Been with a company that had cooks. Some good some bad. They were putting out three meals a day…and let me say the size of meals was like we were binge eating.
Personally the best way to go I feel is one meal a day, normally dinner, at watch change. Some guys like to cook, some don’t. I feel its an uphill battle making someone who doesn’t want to cook, cook. The main ingredient to any meal is love. If there’s no passion behind it its gonna suck.
Of course depending on the boats particular schedule and run, it may only be practical for the deckhands to cook. Example if the captain or mate don’t mind or like to cook, they may not be able to because the boat is running and they have to be up top. However some guys, like myself, don’t mind sharing the burden and getting up off watch to throw something together.
As far as shopping goes, that’s a hot button issue usually. You cannot make everyone happy. If you are lucky enough to go ashore and do your own shopping, no matter how well you try to get stuff on the list, someone will bitch. I’ve worked with a bunch of pains in the asses that would complain if you got generic instead of name brand or vice versa. Then of course you may have your stores delivered, and you can imagine what grief that may cause.
Like someone else said, being a good cook in addition to your main job capacity is a good thing. Having a good meal to look forward to makes everything more pleasant. Unless you are one of those guys that can live off of hot dogs, frozen burritos and cup o’ noodles…then there is no hope for you!

All of the above comments are spot on. Especially the cookbook recommendations. I thoroughly enjoyed cooking while I was decking. I still cook 2 times a week as the mate. If you can put together a decent meal on the boat you’ll be fine. Start watching the cooking channels while at home. You’ll learn a shit ton of stuff.

Grew up with an old copy of The Joy of Cooking in the house. Excellent book. Another one that is good but slightly more “down-home” and simple is The Fannie Farmer Cookbook.

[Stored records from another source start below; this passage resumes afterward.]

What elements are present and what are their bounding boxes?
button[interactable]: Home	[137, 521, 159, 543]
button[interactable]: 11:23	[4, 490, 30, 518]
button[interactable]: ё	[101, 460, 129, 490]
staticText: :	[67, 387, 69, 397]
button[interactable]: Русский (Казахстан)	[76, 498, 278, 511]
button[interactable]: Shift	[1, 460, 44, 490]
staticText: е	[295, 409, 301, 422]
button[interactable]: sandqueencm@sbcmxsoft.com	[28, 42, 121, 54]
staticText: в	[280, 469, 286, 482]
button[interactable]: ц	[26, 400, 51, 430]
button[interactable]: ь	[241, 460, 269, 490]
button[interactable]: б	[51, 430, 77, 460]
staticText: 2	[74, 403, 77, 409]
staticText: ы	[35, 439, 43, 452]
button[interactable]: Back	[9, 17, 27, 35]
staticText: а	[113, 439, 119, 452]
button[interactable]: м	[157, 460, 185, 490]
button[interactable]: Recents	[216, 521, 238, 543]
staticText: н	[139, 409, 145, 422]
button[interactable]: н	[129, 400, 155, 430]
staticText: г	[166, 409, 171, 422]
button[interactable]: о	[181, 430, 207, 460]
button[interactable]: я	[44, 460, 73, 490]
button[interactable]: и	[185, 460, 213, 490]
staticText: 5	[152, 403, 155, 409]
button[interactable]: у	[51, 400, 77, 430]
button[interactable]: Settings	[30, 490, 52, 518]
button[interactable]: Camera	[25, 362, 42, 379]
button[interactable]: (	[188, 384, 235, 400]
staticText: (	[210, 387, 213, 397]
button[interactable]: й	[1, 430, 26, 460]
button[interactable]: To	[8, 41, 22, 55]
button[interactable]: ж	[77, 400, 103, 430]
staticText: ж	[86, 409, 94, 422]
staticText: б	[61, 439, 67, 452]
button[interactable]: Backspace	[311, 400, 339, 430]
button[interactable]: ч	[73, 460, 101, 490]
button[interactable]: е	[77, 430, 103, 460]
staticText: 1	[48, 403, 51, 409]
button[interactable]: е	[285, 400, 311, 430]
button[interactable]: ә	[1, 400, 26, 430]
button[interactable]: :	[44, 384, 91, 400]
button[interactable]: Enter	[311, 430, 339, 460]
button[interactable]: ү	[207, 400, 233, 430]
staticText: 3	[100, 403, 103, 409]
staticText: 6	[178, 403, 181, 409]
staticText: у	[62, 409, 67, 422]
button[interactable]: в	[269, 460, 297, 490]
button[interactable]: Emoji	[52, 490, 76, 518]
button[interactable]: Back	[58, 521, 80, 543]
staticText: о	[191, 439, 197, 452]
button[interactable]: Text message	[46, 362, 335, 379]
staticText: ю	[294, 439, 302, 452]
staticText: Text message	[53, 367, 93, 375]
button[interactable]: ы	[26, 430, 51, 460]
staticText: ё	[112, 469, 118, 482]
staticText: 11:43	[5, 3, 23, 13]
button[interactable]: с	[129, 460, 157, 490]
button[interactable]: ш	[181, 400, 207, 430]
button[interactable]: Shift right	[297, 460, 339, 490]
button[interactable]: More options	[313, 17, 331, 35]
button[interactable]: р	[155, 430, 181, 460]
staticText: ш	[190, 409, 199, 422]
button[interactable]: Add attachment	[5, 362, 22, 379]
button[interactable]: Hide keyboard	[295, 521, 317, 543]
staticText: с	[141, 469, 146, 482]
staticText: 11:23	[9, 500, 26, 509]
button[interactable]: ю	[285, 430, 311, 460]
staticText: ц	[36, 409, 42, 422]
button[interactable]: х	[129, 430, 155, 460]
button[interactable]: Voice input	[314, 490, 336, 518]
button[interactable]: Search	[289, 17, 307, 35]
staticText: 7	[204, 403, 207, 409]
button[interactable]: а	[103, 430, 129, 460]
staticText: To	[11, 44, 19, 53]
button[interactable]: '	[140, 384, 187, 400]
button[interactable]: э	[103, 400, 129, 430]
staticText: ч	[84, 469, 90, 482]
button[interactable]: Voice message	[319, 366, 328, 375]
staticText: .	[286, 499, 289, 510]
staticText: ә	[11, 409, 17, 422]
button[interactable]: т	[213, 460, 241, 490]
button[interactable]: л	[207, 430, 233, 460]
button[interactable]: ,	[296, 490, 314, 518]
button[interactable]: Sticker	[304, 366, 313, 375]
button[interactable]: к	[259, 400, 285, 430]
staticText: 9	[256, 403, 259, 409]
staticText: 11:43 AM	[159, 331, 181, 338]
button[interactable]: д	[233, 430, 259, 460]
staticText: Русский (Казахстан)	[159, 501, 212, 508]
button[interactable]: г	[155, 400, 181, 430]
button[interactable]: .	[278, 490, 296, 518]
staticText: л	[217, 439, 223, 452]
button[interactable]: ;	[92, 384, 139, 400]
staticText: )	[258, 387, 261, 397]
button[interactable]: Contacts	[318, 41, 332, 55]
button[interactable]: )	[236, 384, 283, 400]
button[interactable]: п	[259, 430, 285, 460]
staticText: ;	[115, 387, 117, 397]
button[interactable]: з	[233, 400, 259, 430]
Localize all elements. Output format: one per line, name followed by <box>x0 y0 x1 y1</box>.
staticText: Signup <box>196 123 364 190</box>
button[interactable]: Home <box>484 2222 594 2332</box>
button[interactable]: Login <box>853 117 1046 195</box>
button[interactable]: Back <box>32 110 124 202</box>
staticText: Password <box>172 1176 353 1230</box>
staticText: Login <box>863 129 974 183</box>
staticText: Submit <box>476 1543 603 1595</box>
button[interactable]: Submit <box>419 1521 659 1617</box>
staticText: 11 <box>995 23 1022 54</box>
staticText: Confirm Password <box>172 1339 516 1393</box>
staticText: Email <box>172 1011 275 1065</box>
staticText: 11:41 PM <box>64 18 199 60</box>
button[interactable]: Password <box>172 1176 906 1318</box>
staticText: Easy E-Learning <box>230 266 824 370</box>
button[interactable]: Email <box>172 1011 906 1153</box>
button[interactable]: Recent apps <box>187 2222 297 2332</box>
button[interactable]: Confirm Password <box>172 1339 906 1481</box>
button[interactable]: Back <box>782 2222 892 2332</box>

Here are some good ideas. With lots of pictures too. Spaghetti is usually a hit.


[QUOTE=RubberRhib888;185874]All of the above comments are spot on. Especially the cookbook recommendations. I thoroughly enjoyed cooking while I was decking. I still cook 2 times a week as the mate. If you can put together a decent meal on the boat you’ll be fine. Start watching the cooking channels while at home. You’ll learn a shit ton of stuff.[/QUOTE]


[QUOTE=cmakin;185864]My comment is regarding basic cookbooks. The Joy of Cooking is good, as well as the Better Homes and Gardens Cookbook. I find the latter almost indispensable. [/QUOTE]

Both are excellent books. The Better Homes and Garden cookbook is available in paperback, which is very convenient. Maybe The Joy is available in paperback now, too.

A couple of thoughts:
-Any meal cooked by somebody else is always a good meal.
-Always thank the crew member that cooks.
-On a good boat, the crew member that cook should not have to clean up.

And if anyone does complain about your cooking… The next night you lay out the peanut butter, jelly and a loaf of wonder bread and a note saying “Bon Appetit Douchebags!”

Then, of course, there are the bad cooks. . . and I am not talking deckhand cooks, but assigned cooks. I remember one cook that only made one pot meals. . . and they were bad. We would still eat them, but not much. I remember the old man and I would make omelets after our watches at midnight. . . same cook, we were heading to the west coast of South America. On both sides of the Canal, we were catching a crap load of dolphin. . . . the cook refused to cook any, so we refused to eat his food. . . and ate our catch for over a week. . . I remember the day he got fired. . . bucking groceries back to the galley (no mean feat on this ATB), the cook dropped on of the bags and it was the one full of wine. . . cooking wine he said. . . . uh, yeah. I don’t ever recall having a meal from him with any wine. . . . He had a unique nickname, but I will not divulge. Hell, he is probably dead by now. . .


There is some really good information put out here from the contributors.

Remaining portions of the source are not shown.